The term ‘civil society’ encompasses a wide variety of actors, ranging from local to international, independent and quasi-governmental players. As conflicts tend to shape the identity and actions of civil society organizations, I focus on these groups in particular, and define them as ‘conflict society organizations’ (CoSOs). Conflict society comprises all local civic organizations within conflict contexts and third countries, as well as international and transnational civic organizations involved in the conflict in question. By using the term ‘conflict society’ rather than relying on the looser definition of ‘civil society in conflict’ I wish to convey the understanding that in conflicts, more so than in other contexts, civil society encompasses both “civil” and “uncivil” elements. Conflict society actors are not uniform; they include a diversity of different organizations. CoSOs are both local and international groups that take an active part in a conflict.

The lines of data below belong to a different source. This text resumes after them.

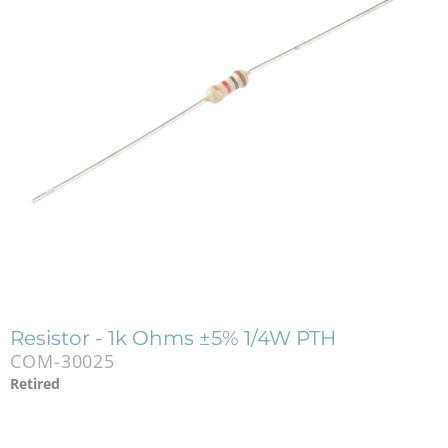
Resistor - 1k Ohms ±5% 1/4W PTH
COM-30025
Retired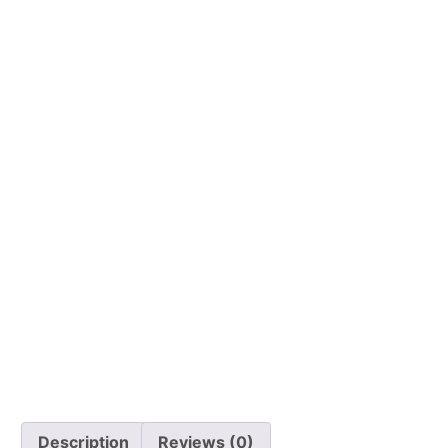
Description
Reviews (0)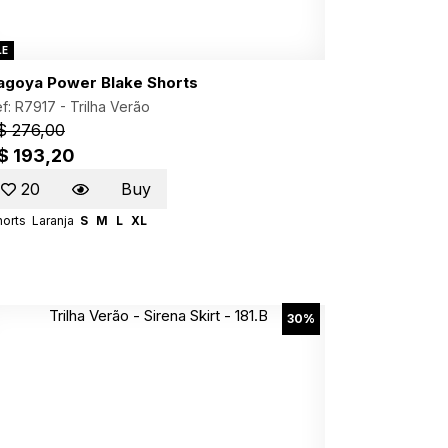
LE
agoya Power Blake Shorts
f: R7917 -
Trilha Verão
$ 276,00
$ 193,20
20
Buy
horts
Laranja
S
M
L
XL
30%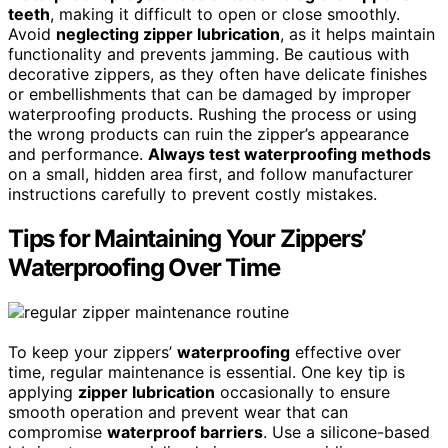
teeth
, making it difficult to open or close smoothly.
Avoid
neglecting zipper lubrication
, as it helps maintain
functionality and prevents jamming. Be cautious with
decorative zippers, as they often have delicate finishes
or embellishments that can be damaged by improper
waterproofing products. Rushing the process or using
the wrong products can ruin the zipper’s appearance
and performance.
Always test waterproofing methods
on a small, hidden area first, and follow manufacturer
instructions carefully to prevent costly mistakes.
Tips for Maintaining Your Zippers’
Waterproofing Over Time
To keep your zippers’
waterproofing
effective over
time, regular maintenance is essential. One key tip is
applying
zipper lubrication
occasionally to ensure
smooth operation and prevent wear that can
compromise
waterproof barriers
. Use a silicone-based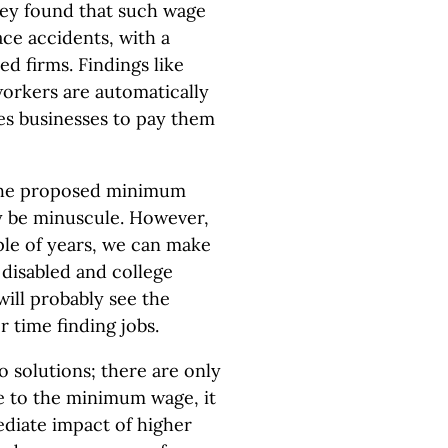
hey found that such wage
ce accidents, with a
ed firms. Findings like
workers are automatically
es businesses to pay them
the proposed minimum
ly be minuscule. However,
ple of years, we can make
 disabled and college
will probably see the
r time finding jobs.
 solutions; there are only
se to the minimum wage, it
diate impact of higher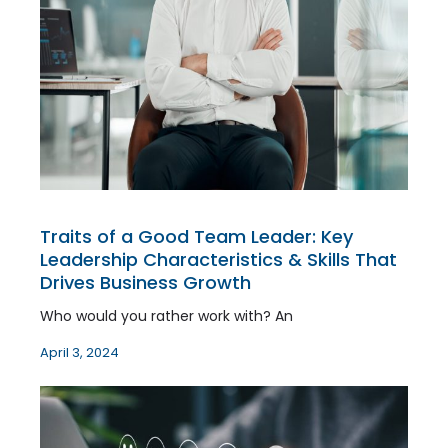
Traits of a Good Team Leader: Key
Leadership Characteristics & Skills That
Drives Business Growth
Who would you rather work with? An
April 3, 2024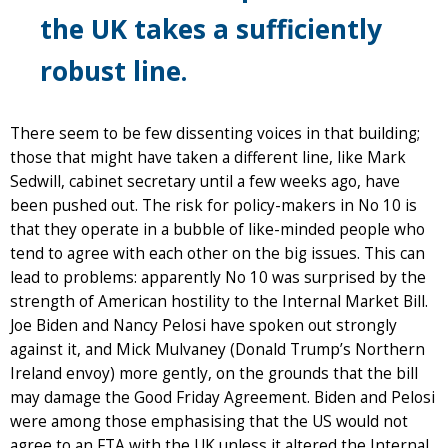
the UK takes a sufficiently
robust line.
There seem to be few dissenting voices in that building;
those that might have taken a different line, like Mark
Sedwill, cabinet secretary until a few weeks ago, have
been pushed out. The risk for policy-makers in No 10 is
that they operate in a bubble of like-minded people who
tend to agree with each other on the big issues. This can
lead to problems: apparently No 10 was surprised by the
strength of American hostility to the Internal Market Bill.
Joe Biden and Nancy Pelosi have spoken out strongly
against it, and Mick Mulvaney (Donald Trump’s Northern
Ireland envoy) more gently, on the grounds that the bill
may damage the Good Friday Agreement. Biden and Pelosi
were among those emphasising that the US would not
agree to an FTA with the UK unless it altered the Internal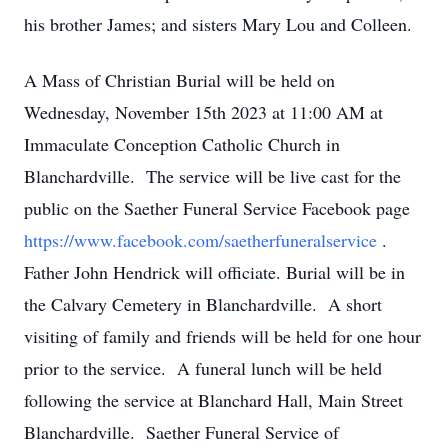
his brother James; and sisters Mary Lou and Colleen.
A Mass of Christian Burial will be held on
Wednesday, November 15th 2023 at 11:00 AM at
Immaculate Conception Catholic Church in
Blanchardville. The service will be live cast for the
public on the Saether Funeral Service Facebook page
https://www.facebook.com/saetherfuneralservice
.
Father John Hendrick will officiate. Burial will be in
the Calvary Cemetery in Blanchardville. A short
visiting of family and friends will be held for one hour
prior to the service. A funeral lunch will be held
following the service at Blanchard Hall, Main Street
Blanchardville. Saether Funeral Service of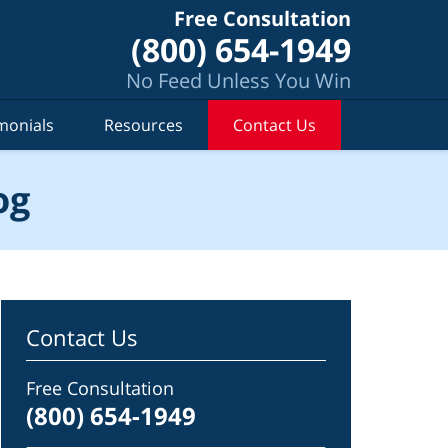
Free Consultation
(800) 654-1949
No Feed Unless You Win
monials
Resources
Contact Us
og
Contact Us
Free Consultation
(800) 654-1949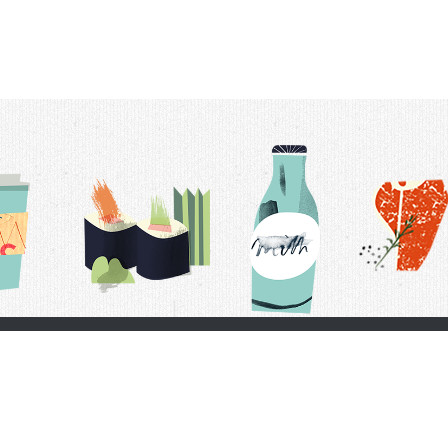
t Us
Delivery Schedule
Privacy Policy
 Conditions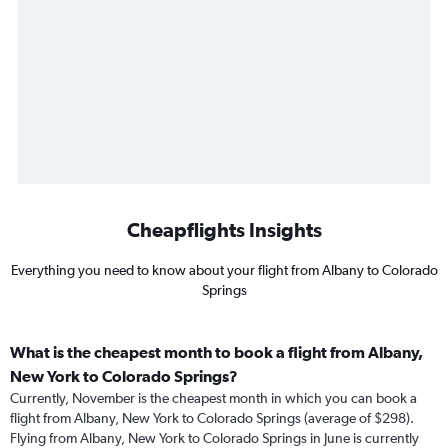
Cheapflights Insights
Everything you need to know about your flight from Albany to Colorado
Springs
What is the cheapest month to book a flight from Albany,
New York to Colorado Springs?
Currently, November is the cheapest month in which you can book a
flight from Albany, New York to Colorado Springs (average of $298).
Flying from Albany, New York to Colorado Springs in June is currently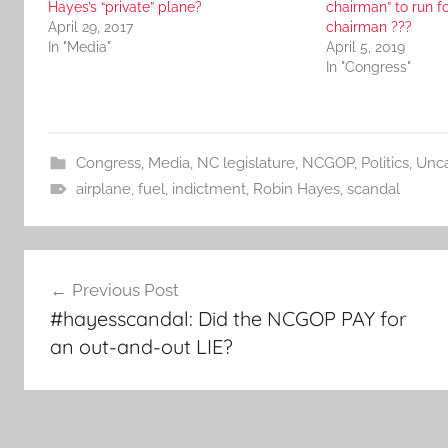
Hayes’s “private” plane?
chairman” to run 
April 29, 2017
chairman ???
In "Media"
April 5, 2019
In "Congress"
Congress
,
Media
,
NC legislature
,
NCGOP
,
Politics
,
Unca
airplane
,
fuel
,
indictment
,
Robin Hayes
,
scandal
Post
Previous Post
navigation
#hayesscandal: Did the NCGOP PAY for
an out-and-out LIE?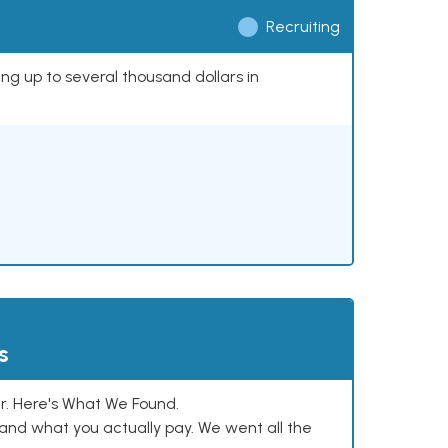
Recruiting
ing up to several thousand dollars in
s
. Here's What We Found.
and what you actually pay. We went all the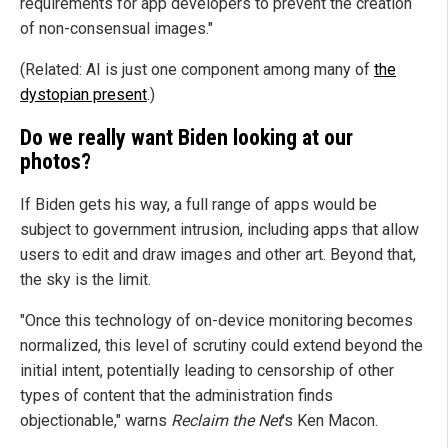
requirements for app developers to prevent the creation
of non-consensual images."
(Related: AI is just one component among many of
the
dystopian present
.)
Do we really want Biden looking at our
photos?
If Biden gets his way, a full range of apps would be
subject to government intrusion, including apps that allow
users to edit and draw images and other art. Beyond that,
the sky is the limit.
"Once this technology of on-device monitoring becomes
normalized, this level of scrutiny could extend beyond the
initial intent, potentially leading to censorship of other
types of content that the administration finds
objectionable," warns
Reclaim the Net
's Ken Macon.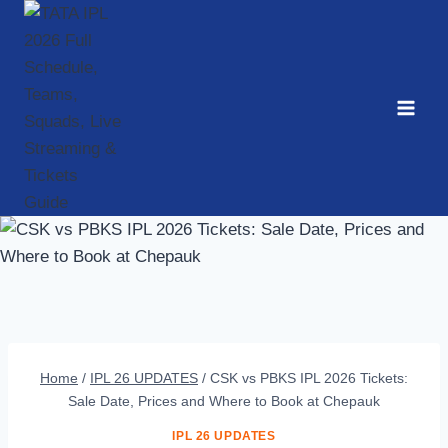
Skip
to
content
Home
/
IPL 26 UPDATES
/
CSK vs PBKS IPL 2026 Tickets:
Sale Date, Prices and Where to Book at Chepauk
IPL 26 UPDATES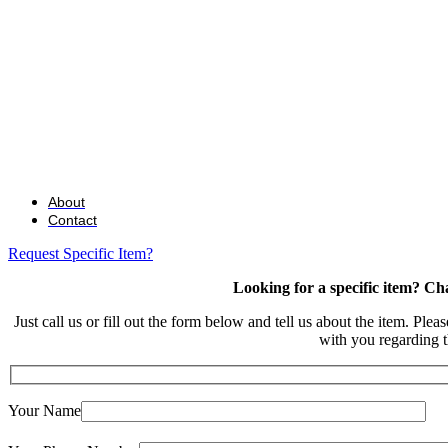
About
Contact
Request Specific Item?
Looking for a specific item? Ch
Just call us or fill out the form below and tell us about the item. Plea
with you regarding t
Your Name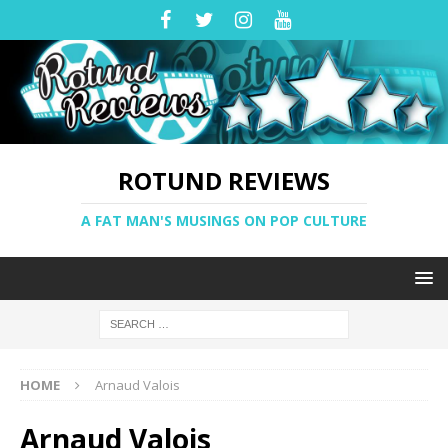
ROTUND REVIEWS
A FAT MAN'S MUSINGS ON POP CULTURE
HOME
Arnaud Valois
Arnaud Valois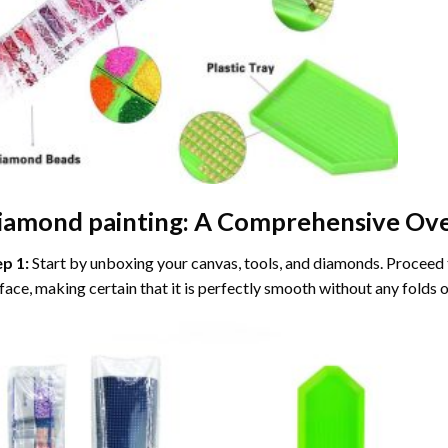
iamond painting
: A Comprehensive Ove
ep 1:
Start by unboxing your canvas, tools, and diamonds. Proceed t
face, making certain that it is perfectly smooth without any folds o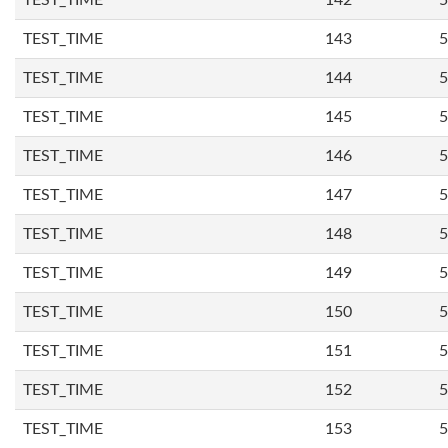
TEST_TIME
142
5
TEST_TIME
143
5
TEST_TIME
144
5
TEST_TIME
145
5
TEST_TIME
146
5
TEST_TIME
147
5
TEST_TIME
148
5
TEST_TIME
149
5
TEST_TIME
150
5
TEST_TIME
151
5
TEST_TIME
152
5
TEST_TIME
153
5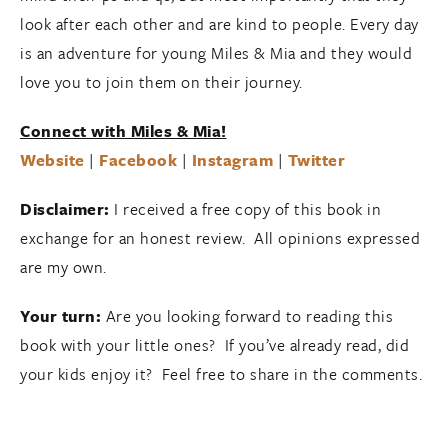
look after each other and are kind to people. Every day
is an adventure for young Miles & Mia and they would
love you to join them on their journey.
Connect with Miles & Mia!
Website
|
Facebook
|
Instagram
|
Twitter
Disclaimer:
I received a free copy of this book in
exchange for an honest review. All opinions expressed
are my own.
Your turn:
Are you looking forward to reading this
book with your little ones? If you’ve already read, did
your kids enjoy it? Feel free to share in the comments.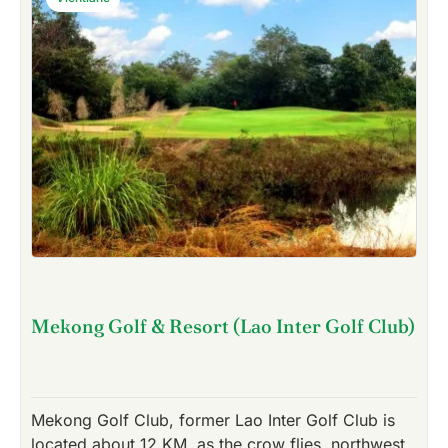
Mekong Golf & Resort (Lao Inter Golf Club)
Mekong Golf Club, former Lao Inter Golf Club is
located about 12 KM, as the crow flies, northwest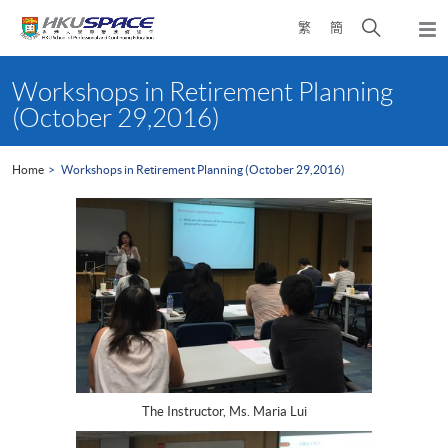
Skip
Open
繁
簡
to
Togg
main
search
navi
Main
content
panel
content
Workshops in Retirement Planning
start
(October 29,2016)
Home
Workshops in Retirement Planning (October 29,2016)
The Instructor, Ms. Maria Lui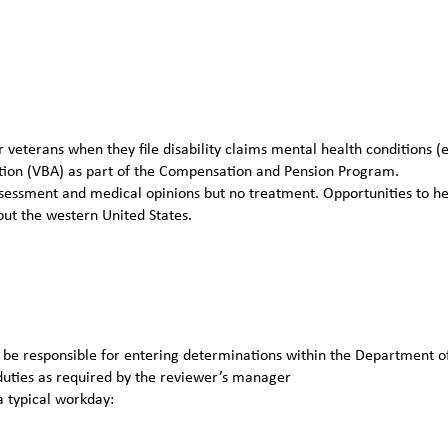
veterans when they file disability claims mental health conditions (e
ation (VBA) as part of the Compensation and Pension Program.
essment and medical opinions but no treatment. Opportunities to he
out the western United States.
s; be responsible for entering determinations within the Department o
duties as required by the reviewer’s manager
a typical workday: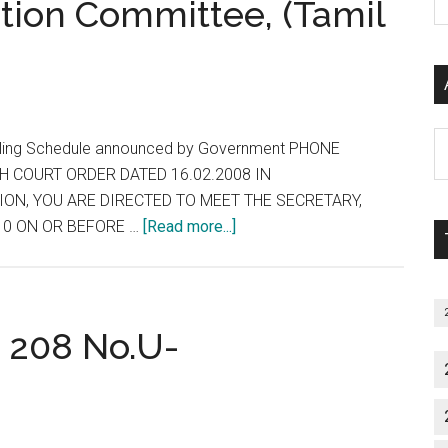
ction Committee, (Tamil
P
MD/MS/DIPLOMA/MDS
S
COURSES
C
&
SUBJECT
Date
Al
selling Schedule announced by Government PHONE
:
P
H COURT ORDER DATED 16.02.2008 IN
23/02/2008
S
ON, YOU ARE DIRECTED TO MEET THE SECRETARY,
M
about
10 ON OR BEFORE …
[Read more...]
Notification
by
Selection
Committee,
G 208 No.U-
(Tamil
Nadu
PG)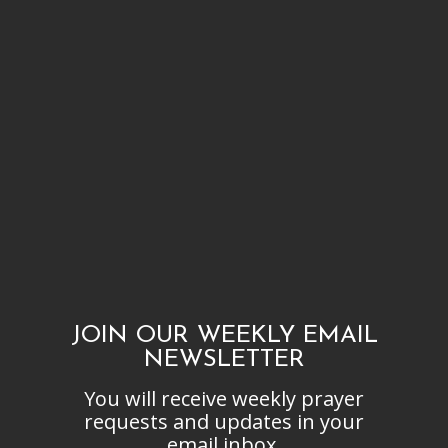
JOIN OUR WEEKLY EMAIL
NEWSLETTER
You will receive weekly prayer
requests and updates in your
email inbox.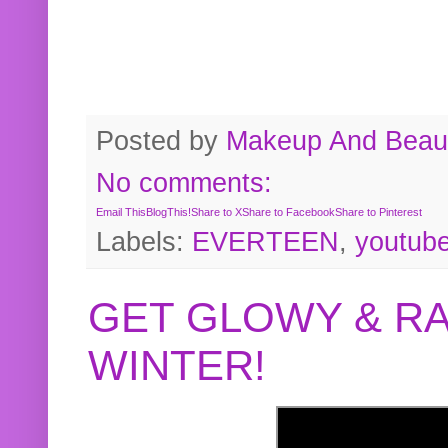
Posted by
Makeup And Beaut
No comments:
Email This
BlogThis!
Share to X
Share to Facebook
Share to Pinterest
Labels:
EVERTEEN
,
youtub
GET GLOWY & RA
WINTER!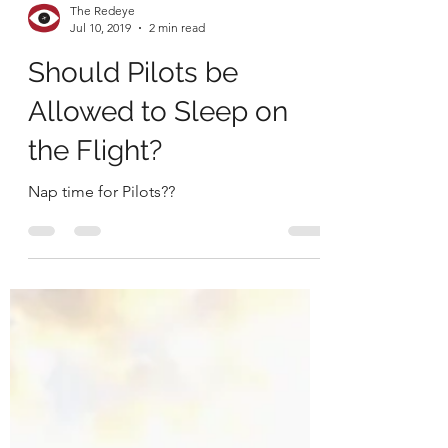
The Redeye
Jul 10, 2019
2 min read
Should Pilots be
Allowed to Sleep on
the Flight?
Nap time for Pilots??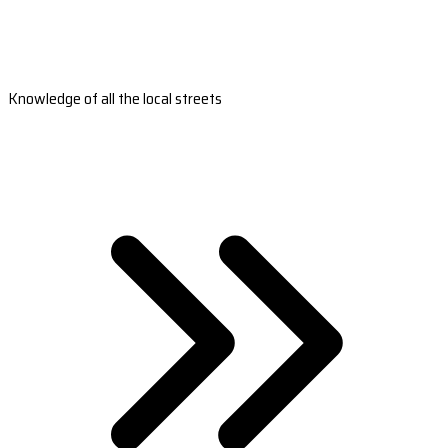
Knowledge of all the local streets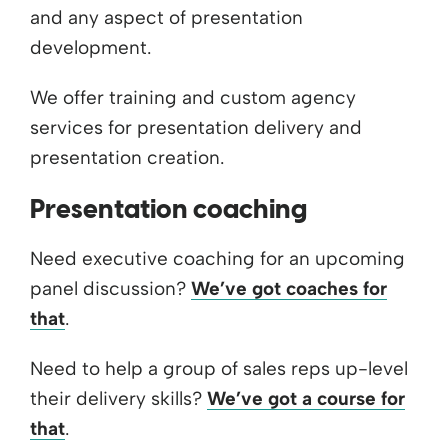
and any aspect of presentation
development.
We offer training and custom agency
services for presentation delivery and
presentation creation.
Presentation coaching
Need executive coaching for an upcoming
panel discussion?
We’ve got coaches for
that
.
Need to help a group of sales reps up-level
their delivery skills?
We’ve got a course for
that
.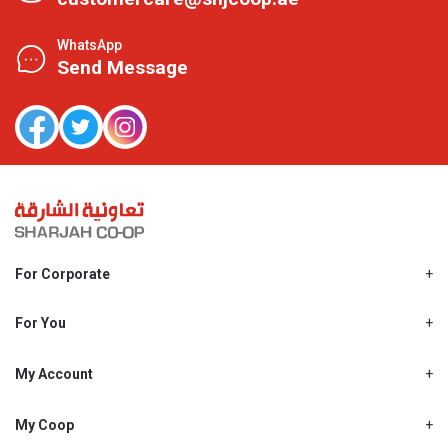
WhatsApp
Send Message
For Corporate
About Us
Shjcoop.ae
For You
Find a Store
Our News
Promotions
My Account
Work With Us
My Loyalty
My Personal Details
My Coop
About My coop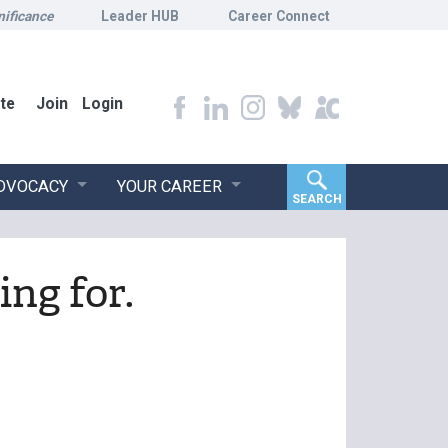
nificance
Leader HUB
Career Connect
te
Join
Login
ADVOCACY
YOUR CAREER
SEARCH
ing for.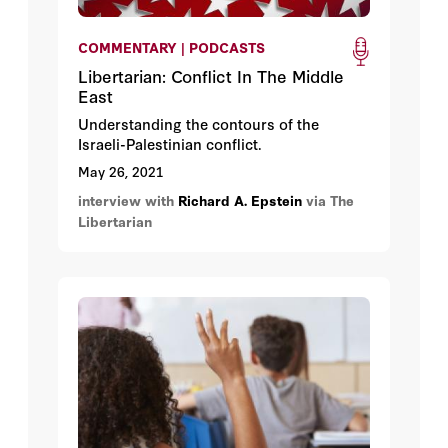
COMMENTARY | PODCASTS
Libertarian: Conflict In The Middle
East
Understanding the contours of the
Israeli-Palestinian conflict.
May 26, 2021
interview with
Richard A. Epstein
via The
Libertarian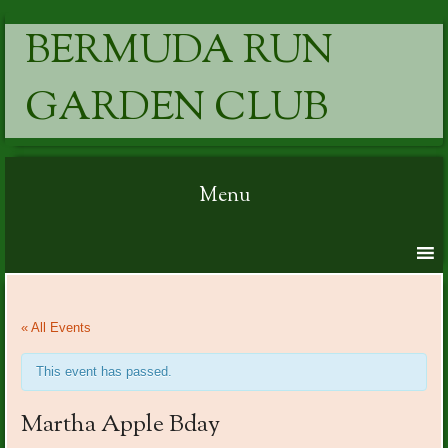
BERMUDA RUN
GARDEN CLUB
Menu
Skip to content
« All Events
This event has passed.
Martha Apple Bday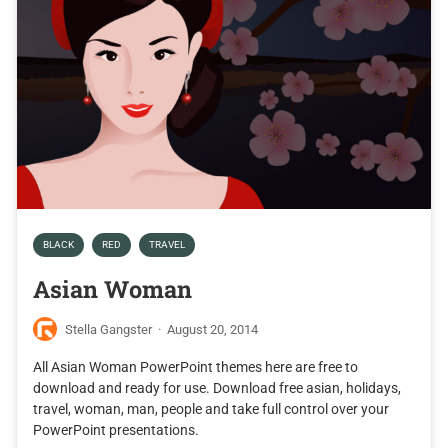
BLACK
RED
TRAVEL
Asian Woman
Stella Gangster
·
August 20, 2014
All Asian Woman PowerPoint themes here are free to
download and ready for use. Download free asian, holidays,
travel, woman, man, people and take full control over your
PowerPoint presentations.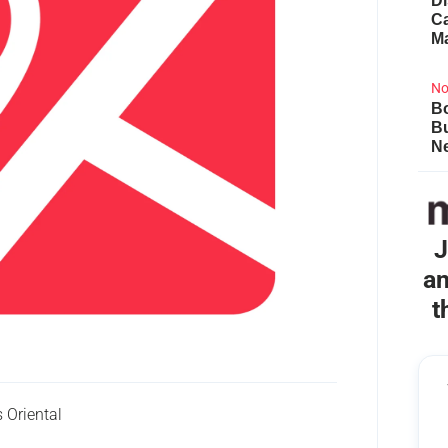
Di
Ca
M
No
Bo
B
Ne
J
an
t
Oriental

They include conflict specialists, business, private citizens, researchers and educators, activists, religion-based groups, foundations and the media.
THE CONTEXT OF CONFLICT SOCIETY ACTIVISM
The first element that we need to take into account in order to capture the nature and role of conflict society is the context. Rarely are the implications of context in the development of civil society openly acknowledged and taken into account by literature. In this respect, several core questions need to be raised at the outset. Can and does civil society exist in contexts of failed states, authoritarian rule and ethnic nationalism, underdevelopment or over-bearing international presence?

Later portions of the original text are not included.